Saturday, January 8, 2011

Esperando chover

No caminhãozinho cheio de barro um pedaço de goiaba e um soldado de plástico. O menino mal andava com o bolso cheio de chumbinho que ele pegou escondido na oficina do avô. Às vezes limpava a goiaba na blusa, às vezes não, conforme o gosto. Ara, se a mãe visse. Era um fim de dia rezado. Já rápido vinha o carro levá-lo, e o acabou que encompassava assistir ao avô trabalhar em silêncio fazendo rodas de carreta. Mas se chovesse era como se colocassem rédeas no acertado das horas e ele tinha até o dia novo na casa dos avós. Inté a chuva passar e o barro secar e criar rastros e rugas no chão, machucando o pé de quem anda descalço, sem ferradura. Zaz no galope da vassoura que Nana procurou a tarde toda. "Estou fazendo desuso, Nana", dizia ele com a boca cheia de goiaba e de boa vontade. Menino não gostava do pai que vinha vindo e, visto que a chuva havia empacado numa nuvem muito sem cumulo, molhou o rosto com água, fazendo uns pingos na blusa e na bermuda.
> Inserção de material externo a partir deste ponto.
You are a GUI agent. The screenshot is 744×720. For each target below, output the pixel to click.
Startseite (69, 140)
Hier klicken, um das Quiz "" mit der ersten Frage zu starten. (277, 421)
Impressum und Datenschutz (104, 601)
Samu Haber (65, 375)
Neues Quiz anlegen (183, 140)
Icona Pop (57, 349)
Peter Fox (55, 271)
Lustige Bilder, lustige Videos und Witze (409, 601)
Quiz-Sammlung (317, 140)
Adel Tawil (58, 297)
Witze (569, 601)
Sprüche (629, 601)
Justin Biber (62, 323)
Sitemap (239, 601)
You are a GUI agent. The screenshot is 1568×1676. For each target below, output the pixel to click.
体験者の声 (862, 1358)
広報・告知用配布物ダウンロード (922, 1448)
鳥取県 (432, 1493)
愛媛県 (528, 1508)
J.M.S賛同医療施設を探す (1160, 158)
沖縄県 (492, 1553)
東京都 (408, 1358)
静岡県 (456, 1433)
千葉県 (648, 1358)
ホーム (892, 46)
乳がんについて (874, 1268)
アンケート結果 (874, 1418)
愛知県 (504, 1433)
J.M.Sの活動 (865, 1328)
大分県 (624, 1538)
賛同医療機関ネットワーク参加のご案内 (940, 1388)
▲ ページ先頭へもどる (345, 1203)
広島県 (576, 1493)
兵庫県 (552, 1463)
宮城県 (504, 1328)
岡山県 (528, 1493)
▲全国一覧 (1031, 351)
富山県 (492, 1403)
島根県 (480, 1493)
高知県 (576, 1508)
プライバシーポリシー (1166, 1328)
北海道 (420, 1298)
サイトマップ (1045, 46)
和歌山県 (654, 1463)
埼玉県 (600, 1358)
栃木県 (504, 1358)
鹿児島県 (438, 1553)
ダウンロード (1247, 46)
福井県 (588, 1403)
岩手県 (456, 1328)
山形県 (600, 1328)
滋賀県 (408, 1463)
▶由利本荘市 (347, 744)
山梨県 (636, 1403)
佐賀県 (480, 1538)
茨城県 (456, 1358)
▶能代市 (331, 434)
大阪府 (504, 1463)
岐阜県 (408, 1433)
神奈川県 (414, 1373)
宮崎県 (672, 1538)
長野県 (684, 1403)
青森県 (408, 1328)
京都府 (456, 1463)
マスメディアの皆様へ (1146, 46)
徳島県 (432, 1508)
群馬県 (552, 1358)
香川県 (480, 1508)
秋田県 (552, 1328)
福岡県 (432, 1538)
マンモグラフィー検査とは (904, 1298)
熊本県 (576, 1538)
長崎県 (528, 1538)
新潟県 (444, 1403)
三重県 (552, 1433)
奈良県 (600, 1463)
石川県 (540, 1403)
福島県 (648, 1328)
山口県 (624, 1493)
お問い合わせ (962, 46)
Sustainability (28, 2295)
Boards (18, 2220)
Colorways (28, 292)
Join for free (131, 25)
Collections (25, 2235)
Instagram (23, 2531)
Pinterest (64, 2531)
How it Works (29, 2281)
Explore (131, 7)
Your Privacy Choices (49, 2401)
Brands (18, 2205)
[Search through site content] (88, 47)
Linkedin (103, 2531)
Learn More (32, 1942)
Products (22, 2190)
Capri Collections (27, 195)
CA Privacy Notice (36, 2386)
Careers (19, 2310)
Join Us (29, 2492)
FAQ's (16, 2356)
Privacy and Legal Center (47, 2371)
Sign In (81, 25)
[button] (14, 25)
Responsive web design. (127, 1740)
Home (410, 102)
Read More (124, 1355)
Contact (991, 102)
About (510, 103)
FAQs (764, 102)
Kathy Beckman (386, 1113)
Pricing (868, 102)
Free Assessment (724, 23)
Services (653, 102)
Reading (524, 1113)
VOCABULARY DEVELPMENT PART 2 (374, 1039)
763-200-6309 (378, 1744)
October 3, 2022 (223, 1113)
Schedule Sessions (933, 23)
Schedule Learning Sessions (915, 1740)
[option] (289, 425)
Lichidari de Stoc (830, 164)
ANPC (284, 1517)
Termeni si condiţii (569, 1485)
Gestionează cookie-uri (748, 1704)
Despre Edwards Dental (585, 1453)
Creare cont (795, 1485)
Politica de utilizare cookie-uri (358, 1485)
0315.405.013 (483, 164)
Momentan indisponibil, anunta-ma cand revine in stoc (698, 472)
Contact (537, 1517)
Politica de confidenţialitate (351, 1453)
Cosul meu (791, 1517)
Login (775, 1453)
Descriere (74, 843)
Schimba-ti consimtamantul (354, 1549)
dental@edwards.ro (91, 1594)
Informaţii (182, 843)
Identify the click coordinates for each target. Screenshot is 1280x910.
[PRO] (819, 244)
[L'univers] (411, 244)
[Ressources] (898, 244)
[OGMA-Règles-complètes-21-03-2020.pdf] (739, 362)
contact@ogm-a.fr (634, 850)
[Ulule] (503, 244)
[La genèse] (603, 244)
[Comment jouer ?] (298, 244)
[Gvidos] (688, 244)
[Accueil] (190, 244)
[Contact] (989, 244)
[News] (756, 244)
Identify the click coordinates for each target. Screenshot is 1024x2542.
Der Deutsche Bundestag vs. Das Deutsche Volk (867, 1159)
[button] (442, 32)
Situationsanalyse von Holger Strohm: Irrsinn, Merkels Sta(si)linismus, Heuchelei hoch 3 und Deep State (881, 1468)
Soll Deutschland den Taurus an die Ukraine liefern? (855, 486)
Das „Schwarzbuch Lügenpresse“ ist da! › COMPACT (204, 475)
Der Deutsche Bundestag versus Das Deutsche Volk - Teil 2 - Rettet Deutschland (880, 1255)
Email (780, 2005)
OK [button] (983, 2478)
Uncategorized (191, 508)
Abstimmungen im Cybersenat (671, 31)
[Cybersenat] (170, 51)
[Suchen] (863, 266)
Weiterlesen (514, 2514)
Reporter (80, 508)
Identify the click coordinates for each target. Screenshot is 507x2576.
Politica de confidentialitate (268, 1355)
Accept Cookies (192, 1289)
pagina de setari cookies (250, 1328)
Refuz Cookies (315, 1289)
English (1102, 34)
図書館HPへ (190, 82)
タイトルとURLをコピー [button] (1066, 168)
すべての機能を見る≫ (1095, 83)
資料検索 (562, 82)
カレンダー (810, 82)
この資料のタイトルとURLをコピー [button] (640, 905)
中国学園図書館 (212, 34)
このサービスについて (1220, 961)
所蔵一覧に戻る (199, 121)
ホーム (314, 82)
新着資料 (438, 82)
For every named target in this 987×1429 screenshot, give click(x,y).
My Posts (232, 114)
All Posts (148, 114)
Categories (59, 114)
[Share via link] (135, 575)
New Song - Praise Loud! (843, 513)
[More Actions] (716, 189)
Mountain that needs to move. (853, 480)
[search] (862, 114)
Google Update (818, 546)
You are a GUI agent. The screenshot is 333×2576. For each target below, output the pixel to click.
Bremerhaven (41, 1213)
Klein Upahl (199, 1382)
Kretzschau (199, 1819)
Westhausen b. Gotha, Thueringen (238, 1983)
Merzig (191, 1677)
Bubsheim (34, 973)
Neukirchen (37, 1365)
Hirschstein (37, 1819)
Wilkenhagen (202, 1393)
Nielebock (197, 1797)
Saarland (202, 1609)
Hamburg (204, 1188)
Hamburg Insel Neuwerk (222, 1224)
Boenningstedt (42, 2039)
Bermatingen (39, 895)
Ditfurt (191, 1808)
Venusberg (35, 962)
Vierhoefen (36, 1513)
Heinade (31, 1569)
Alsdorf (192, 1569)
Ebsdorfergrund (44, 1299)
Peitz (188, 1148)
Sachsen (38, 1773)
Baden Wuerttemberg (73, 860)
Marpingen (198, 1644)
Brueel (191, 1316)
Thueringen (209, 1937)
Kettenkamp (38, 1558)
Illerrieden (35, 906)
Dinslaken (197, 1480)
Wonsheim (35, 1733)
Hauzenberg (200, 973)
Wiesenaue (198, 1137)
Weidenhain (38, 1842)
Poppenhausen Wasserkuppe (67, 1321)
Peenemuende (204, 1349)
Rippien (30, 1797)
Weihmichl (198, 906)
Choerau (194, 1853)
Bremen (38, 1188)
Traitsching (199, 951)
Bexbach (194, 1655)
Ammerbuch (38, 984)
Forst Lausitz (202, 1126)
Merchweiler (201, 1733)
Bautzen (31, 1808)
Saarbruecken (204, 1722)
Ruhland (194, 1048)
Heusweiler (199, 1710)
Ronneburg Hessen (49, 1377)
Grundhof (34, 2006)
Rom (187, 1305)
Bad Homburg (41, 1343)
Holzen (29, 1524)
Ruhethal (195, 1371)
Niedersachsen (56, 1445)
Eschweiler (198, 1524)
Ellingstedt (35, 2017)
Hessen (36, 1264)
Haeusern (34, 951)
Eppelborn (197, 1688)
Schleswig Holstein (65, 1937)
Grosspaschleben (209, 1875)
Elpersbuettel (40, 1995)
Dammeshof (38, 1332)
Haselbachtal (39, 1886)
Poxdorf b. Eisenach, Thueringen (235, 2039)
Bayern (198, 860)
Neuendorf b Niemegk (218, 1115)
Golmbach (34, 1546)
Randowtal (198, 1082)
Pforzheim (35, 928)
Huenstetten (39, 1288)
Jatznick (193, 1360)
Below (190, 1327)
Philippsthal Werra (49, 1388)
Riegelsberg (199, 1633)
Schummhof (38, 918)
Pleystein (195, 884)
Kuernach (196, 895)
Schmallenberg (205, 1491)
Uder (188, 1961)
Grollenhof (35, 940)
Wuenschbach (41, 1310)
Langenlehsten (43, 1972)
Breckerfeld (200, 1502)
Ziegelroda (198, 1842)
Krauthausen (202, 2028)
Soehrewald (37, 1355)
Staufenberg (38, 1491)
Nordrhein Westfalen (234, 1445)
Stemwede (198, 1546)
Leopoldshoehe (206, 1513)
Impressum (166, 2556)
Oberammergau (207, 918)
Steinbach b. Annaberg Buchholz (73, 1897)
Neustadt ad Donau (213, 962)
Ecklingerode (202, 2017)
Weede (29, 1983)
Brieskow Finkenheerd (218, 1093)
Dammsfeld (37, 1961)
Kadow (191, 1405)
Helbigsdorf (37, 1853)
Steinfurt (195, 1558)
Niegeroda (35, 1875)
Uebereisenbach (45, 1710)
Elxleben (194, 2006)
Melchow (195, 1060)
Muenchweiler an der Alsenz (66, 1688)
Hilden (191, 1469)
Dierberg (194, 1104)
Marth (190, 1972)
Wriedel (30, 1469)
O vô buscou na gaveta um par de roupa velha do ano passado e resmungou "deixa o seu pai te pegar molhado", mascando fumo. E ele virava o corpo pra lá e pra ca, bem moleza. Saiu correndo quando o carro chegou e Nana teve que buscá-lo detrás do pé de jaca fedido e mais gostoso do mundo. Uma catedral de coisas passou na cabeça do menino. Foi arrastando com o chinelinho de couro fazendo barulho e chispando com o chão. Nana sussurrou no ouvido que era só guardar os temores num embrulho que o sonho amaciava. Ele olhou e acenou uma vez com o carro já ligado.